I saw a TV commercial for Amway on CNN. Fucking Amway has commercials now?
I don’t know everything about Amway, but I’ve had unpleasant experiences with them. Not horrible life changing ones, more of the having someone try to get me to in their little circle of Amway sales people. It was wierd and cult like and I always said “I don’t want to do this”, even when they tried to change my mind. Even if I was interested I don’t really have the time to do this crap.
The last time a husband of a coworker invited me to a party. I went only to find it was an Amway recruiting party. (FYI the coworked divorced her hubby a few months after the incident) He tried to convince me by promising me that I’d be making hundreds of thousands of dollars in no time. It always seemed like a pyramid scheme to me, but hey, as I said I don’t know too much about Amway, I’ve just never heard anything nice about them. I was amazed that they have advertisements on TV, but I’ve been out of the country for some time.

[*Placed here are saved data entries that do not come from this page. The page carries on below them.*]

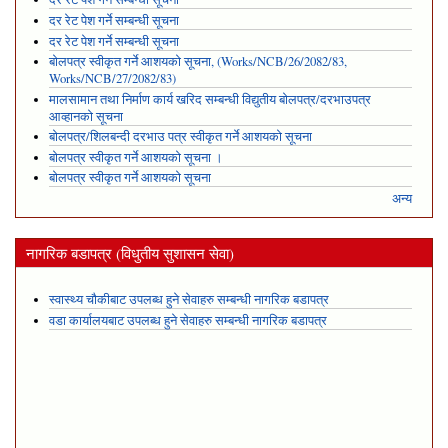
दर रेट पेश गर्ने सम्बन्धी सूचना
दर रेट पेश गर्ने सम्बन्धी सूचना
बोलपत्र स्वीकृत गर्ने आशयको सूचना, (Works/NCB/26/2082/83,
Works/NCB/27/2082/83)
मालसामान तथा निर्माण कार्य खरिद सम्बन्धी विद्युतीय बोलपत्र/दरभाउपत्र
आव्हानको सूचना
बोलपत्र/शिलबन्दी दरभाउ पत्र स्वीकृत गर्ने आशयको सूचना
बोलपत्र स्वीकृत गर्ने आशयको सूचना ।
बोलपत्र स्वीकृत गर्ने आशयको सूचना
अन्य
नागरिक बडापत्र (विधुतीय सुशासन सेवा)
स्वास्थ्य चौकीबाट उपलब्ध हुने सेवाहरु सम्बन्धी नागरिक बडापत्र
वडा कार्यालयबाट उपलब्ध हुने सेवाहरु सम्बन्धी नागरिक बडापत्र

I still don’t think they’re legit, but its a gut feeling, not a reasoned one. What experience have you had with them, if any?
I have never seen an Amway commericial until this week.
With the economy in the toilet, I can easily see them throwing the net out there for the very desperate to reel in more suckers to their some how legal pyramid scheme.
I am not in Amway, and I even turned down invitations to join, but it’s not a pyramid scheme. Early joiners are not being paid with the entrance fees of later arrivals. If you want to just buy their stuff, then you can. If you just want to sell to your mom, you can. You won’t make as much, but it’s somewhat like a lot of other businesses: if you can get more employees working for you or selling for you, you’ll make more money.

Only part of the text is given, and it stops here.